Holder Up
1 May-14 Jun 2025
PV 1 May 2025, 6-8pm

Drawing upon a working-class history of bodily engagement with the materials of heavy industry, Robertson channels the physicality of industrial labour through drawing, riveted steel collage, and welded steel sculpture, reinterpreting its gestures into rhythmical abstract form.

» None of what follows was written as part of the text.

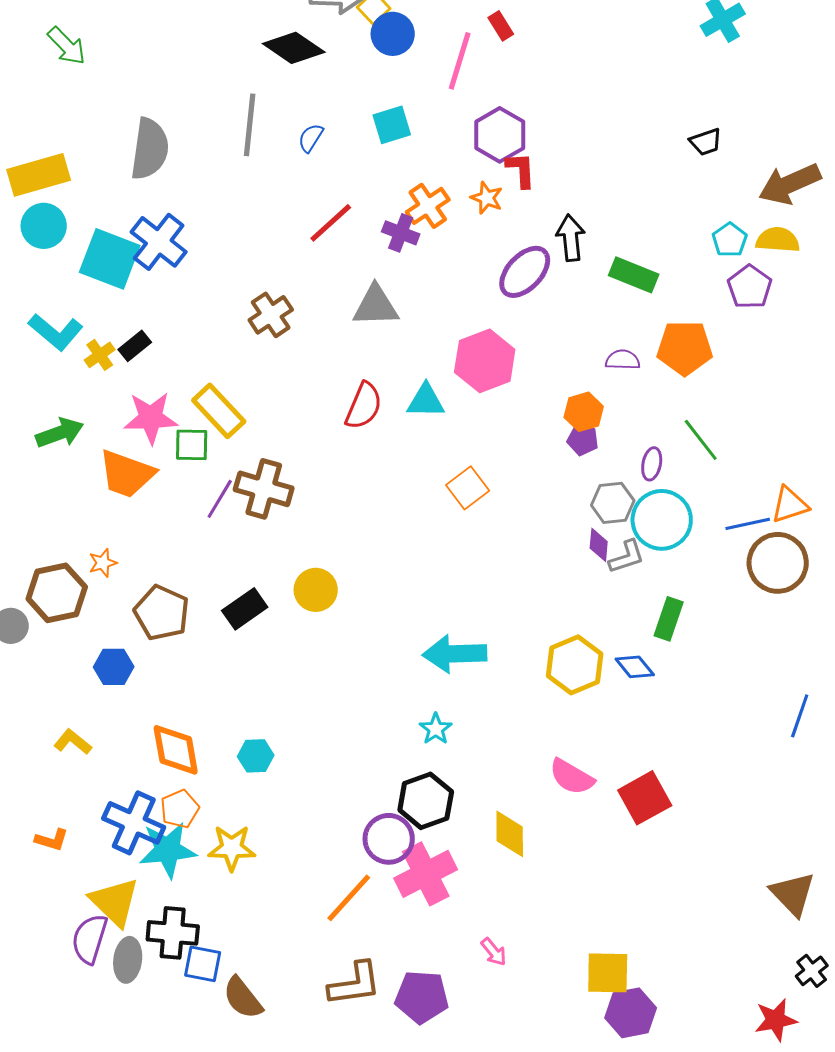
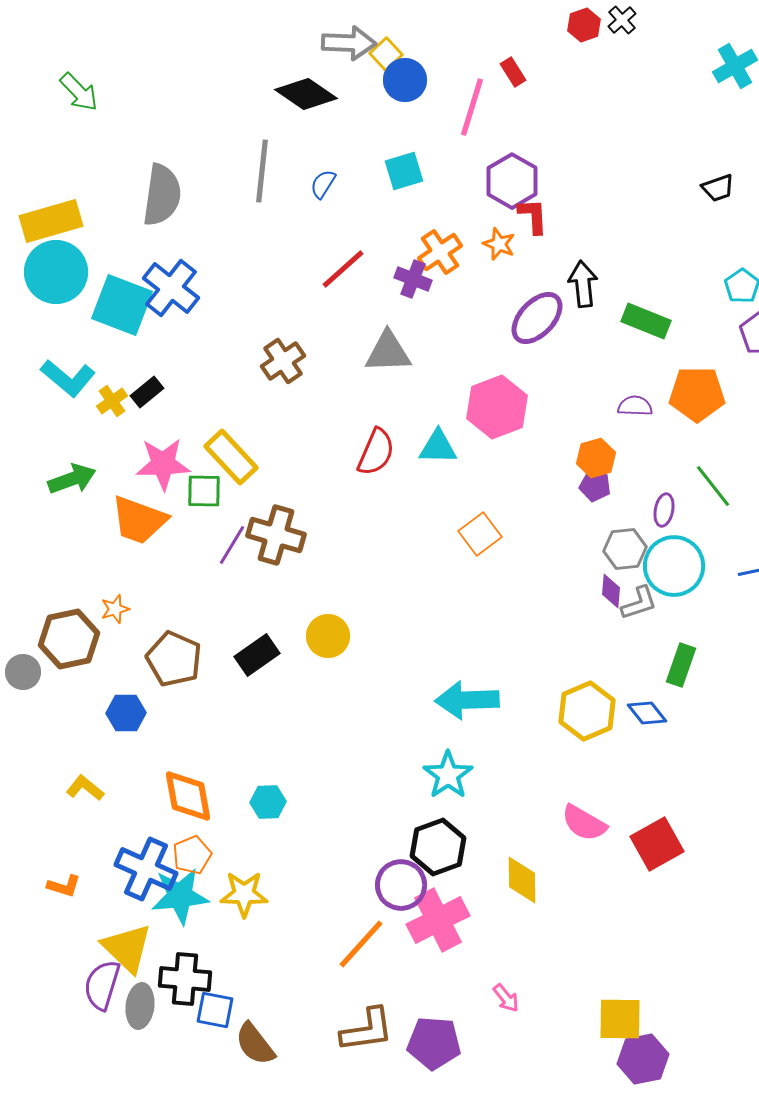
cyan circle: (44, 226) -> (56, 272), size x1.4
cyan star: (436, 729) -> (448, 775), size x1.5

At the core of the exhibition, a pair of dynamic steel sculptures, Holder Up I and Holder Up II, engage in a kind of dance. For the artist, the sculptures describe the space of two different sets of hands working in complete harmony – a joyous act of unity between body, metal and sound. A smaller sculpture, Construction I, occupies a high plinth, topped by a black rubber welding mat. Both a nod to modernist art movements such as constructivism and to the embodied skills of workers, the sculpture enacts a play of ideas also reflected in the wall-mounted construction in the opposite corner of the gallery, She Moves Out. A tension between vulnerability and strength underpins Robertson’s work, where the forces of rigid steel and fluid water become metaphors for the body’s capacity to endure, resist and transform.
Hanging freely on a rust-coloured wall, Residue I and Residue II recall the Hendon paper mill, now demolished, in Sunderland, the artist’s hometown, while the marks become a ‘residue’ or map of the artist’s labour: Robertson used the sharp edges of their sculptures to mark and abrade the paper. Swathes of green and blue plunge away from each other in The Plunge I and The Plunge II, the forms evoking both waves and oxidised red residue washing down the river during the launch of a ship. Hung Up I and Hung Up II act as a bridge between the two-dimensional and sculptural works in the exhibition, with painted sheet metal riveted to wood in forms that echo similar wave-like shapes in the Holder Up sculptures and The Plunge I and II. Everywhere in the exhibition, artworks enact dialogues – working together, conversing, enacting a set of propositions both aesthetic and political, a set of ideas subtly epitomised in the small graphite Workers in motion.
The exhibition’s title is drawn from the artist’s great-grandfather’s role in the shipyards: a ‘Holder Up’ – someone who was responsible for bracing red-hot rivets in place while they were hammered overhead into steel structures. The exhibition Holder Up revisits Robertson’s family history and working-class experience as a sculptural language, one that is re-examined through a queer feminist lens to subvert the rigid gendered associations of industry and materiality. ‘Working-class people working in heavy industry’, writes the artist, ‘learned more directly than anyone about a heightened awareness of force, scale and the relationship between body and material – I draw on this understanding which is embedded deeply in my sculptural practice.’